▼

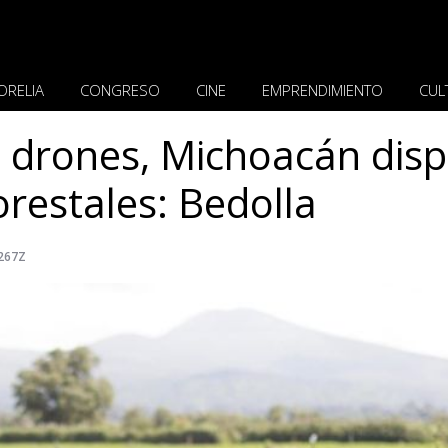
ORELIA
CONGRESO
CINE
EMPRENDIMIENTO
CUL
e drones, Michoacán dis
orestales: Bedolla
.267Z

▲
▼

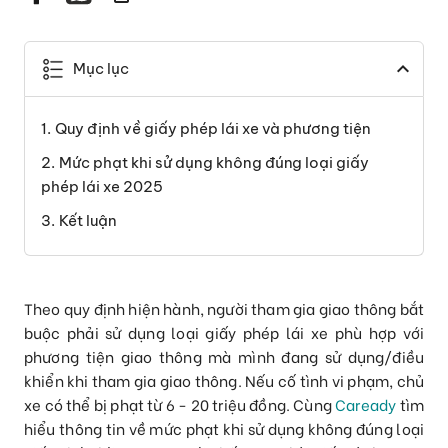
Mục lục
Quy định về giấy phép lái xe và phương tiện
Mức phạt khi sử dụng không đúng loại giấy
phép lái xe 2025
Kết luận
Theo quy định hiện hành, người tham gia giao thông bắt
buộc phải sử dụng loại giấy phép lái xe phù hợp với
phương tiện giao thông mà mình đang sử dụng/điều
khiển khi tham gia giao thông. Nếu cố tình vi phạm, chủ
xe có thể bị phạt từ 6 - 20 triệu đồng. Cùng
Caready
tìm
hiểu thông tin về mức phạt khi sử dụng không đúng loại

▲

Go to the line with "Quy định về giấy phép lái xe và phương tiện" in the entries above and repeat every line from there through the line with "hiểu thông tin", exactly and with no other text.

**Output:**
Quy định về giấy phép lái xe và phương tiện
Mức phạt khi sử dụng không đúng loại giấy
phép lái xe 2025
Kết luận
Theo quy định hiện hành, người tham gia giao thông bắt
buộc phải sử dụng loại giấy phép lái xe phù hợp với
phương tiện giao thông mà mình đang sử dụng/điều
khiển khi tham gia giao thông. Nếu cố tình vi phạm, chủ
xe có thể bị phạt từ 6 - 20 triệu đồng. Cùng
Caready
tìm
hiểu thông tin về mức phạt khi sử dụng không đúng loại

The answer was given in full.